2014 drama film by Mona Fastvold

The Sleepwalker is a 2014 drama film directed by Mona Fastvold, and co-written by Fastvold and Brady Corbet. The film stars Gitte Witt, Christopher Abbott, Stephanie Ellis and Corbet. The film premiered in-competition in the US Dramatic Category at 2014 Sundance Film Festival on January 20, 2014.

==Plot==
A young couple, Kaia and Andrew, are renovating Kaia's secluded family estate. Their lives are violently disrupted upon the unexpected arrival of Kaia's sister, Christine, and her fiancé, Ira.

==Cast==
- Gitte Witt as Kaia
- Christopher Abbott as Andrew
- Stephanie Ellis as Christine
- Brady Corbet as Ira

==Reception==
The Sleepwalker received mixed reviews upon its premiere at the 2014 Sundance Film Festival. Rodrigo Perez of Indiewire praised the film and said that "A darkly mysterious and extremely accomplished first feature, The Sleepwalker suggests the things we lost in the fire might be much deeper than material possessions." Thomas Willett of Cinemabeach gave the film a positive review and said that "As a debut, Fastvold makes a promising, complex film that shows confidence. With great performances by an intimate cast, she manages to capture the nuances of disagreement without falling into soapy territory."
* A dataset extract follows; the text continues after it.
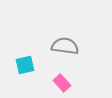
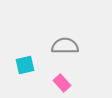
gray semicircle: rotated 8 degrees counterclockwise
Dennis Harvey, in his review for Variety, gave the film a negative review by saying that "Mona Fastvold's consistently intriguing debut may leave audiences feeling it's all buildup and scant payoff." Justin Lowe in his review for The Hollywood Reporter called the film "A tentative feint toward genre territory can’t conceal the slightness of this heightened drama." On Rotten Tomatoes, it has an approval rating of 43% based on 14 reviews.